Comparison between do-operator and conditional inference

Hi all,

I am playing around with the do-operator while following along with the lecture Causality: Jonas Peters, Part 1 and the post by inFERENCe toy example.

models
def model_01():
    x = numpyro.sample("x", dist.Normal(0, 1))
    _y = numpyro.sample("_y", dist.Normal(0, 1))
    y = numpyro.deterministic("y", x + 1 + jnp.sqrt(3) * _y)
    return x, y


def model_02():
    _y = numpyro.sample("_y", dist.Normal(0, 1))
    _x = numpyro.sample("_x", dist.Normal(0, 1))
    y = numpyro.deterministic("y", 1 + 2 * _y)
    x = numpyro.deterministic("x", (y - 1) / 4 + jnp.sqrt(3) * _x / 2)
    return x, y


def model_03():
    _z = numpyro.sample("_z", dist.Normal(0, 1))
    _y = numpyro.sample("_y", dist.Normal(0, 1))
    y = numpyro.deterministic("y", _z + 1 + jnp.sqrt(3) * _y)
    x = numpyro.deterministic("x", _z)
    return x, y

Given the three models above, I can see that both the joint distribution and the conditional, P(Y | X = 3) are equal.

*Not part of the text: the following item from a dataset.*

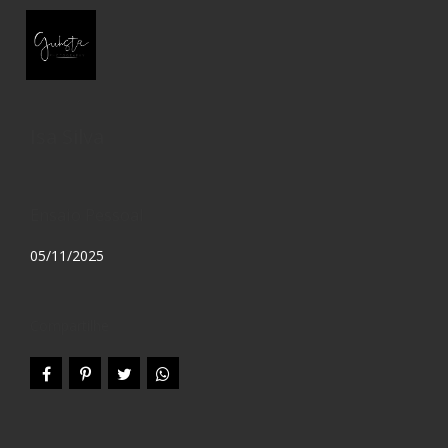
Isa Silva
Ensaio Pessoal
05/11/2025
Compartilhe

With this toy example, I wanted to see how numpyro.handlers.do and numpyro.handlers.condition differ expecting the intervention P_{do(X = 3)} \ne P(Y | X = 3). As in the blog post, I can show that P_{do(X = 3)} \ne P(Y | X = 3) is true by comparing the between the Figure 1 and 2, posterior of y. The intervention and conditioning differ because each model have different structural causal equations.

image
Figure 1: P(Y|X=3) for each model (the distributions look off because of the low number of samples. I am just trying to be consistent with the blog post)

image
Figure 2: P_{do(X = 3)} for each model.

image
Figure 3: numpyro.handlers.condition(..., data={"x": 3}) for each model.

What surprises me is that numpyro.handlers.do and numpyro.handlers.condition result in the same posterior for y. Is this expected? I don’t think an intervention with a do-operator is the same as Bayesian inference so is this result expected because of the mechanism/implementation of condition and do?

Link to the full notebook.


Note: Maybe this toy problem is not the greatest example because of at least two complications I came across.

  1. In Jonas Peters lecture and slides he emphasizes that P_{do(X = x)} \ne P(. | X = x), yet in the simplest X → Y model intervention and conditioning do equal… I think this is a simple proof…
  2. At times I am using numpyro.handlers.condition on a deterministic site which I think may cause some issues, see this post.

I believe your second explanation is correct: numpyro.handlers.condition is not compatible with numpyro.deterministic. Currently it has no effect, but perhaps condition should be modified to raise a NotImplementedError for deterministic sites.